ECONOMY

Fitch ups Bulgaria’s currency rating on the back of sound policies

LONDON/SOFIA (Reuters) – Fitch Ratings yesterday raised Bulgaria’s long-term foreign currency rating to investment grade on the back of the country’s sound fiscal policy and key structural reforms. Bulgarian Finance Minister Milen Velchev welcomed the move, which follows a similar one by Standard & Poor’s in June, saying that the speedy improvement in the EU candidate’s ratings was unprecedented for an emerging economy. Fitch said it lifted Bulgaria’s foreign currency rating to BBB-minus from BB-plus and long-term local currency rating to BBB from BBB-minus. The outlooks on both ratings are stable. «The improvement in sovereign creditworthiness is underpinned by Bulgaria’s sound fiscal policy and advances in key structural reforms,» Fitch said in a statement. S&P on June 24 raised Bulgaria’s foreign currency rating to BBB-minus from BB-plus.
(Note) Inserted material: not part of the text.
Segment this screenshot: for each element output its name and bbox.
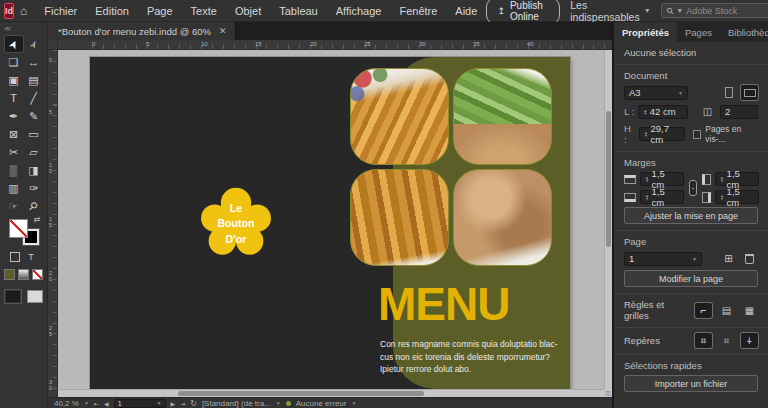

Investment-grade ratings allow a far wider group of investors to consider buying a country’s debt and make it cheaper for the government to borrow due to the perceived lower risk of default. «It now will be interesting to see what Moody’s do. They are still two notches away,» said Timothy Ash, emerging Europe economist at Bear Stearns in London. «I think they (Moody’s) may do one notch now and may wait for the EU’s progress report in October,» Ash said. Moody’s Investors Service rate Bulgaria at Ba2. Velchev told reporters in Sofia that the Fitch upgrade was the 12th in three years for Bulgaria, which hopes to join the European Union in 2007. «This is something that has not been achieved by Russia, China nor Poland,» said Velchev, a former London city investment banker. «In a word Bulgaria, finds its place in the list on the desk of every prestigious investor.» He added that there was no need for Bulgaria to borrow from global markets. «We do not need to borrow from abroad to pay debt,» he said. Bear Stearns’ Ash said the ratings upgrade may not necessarily lead to increased inflow of foreign direct investment into Bulgaria. «The business environment is still difficult,» Ash said.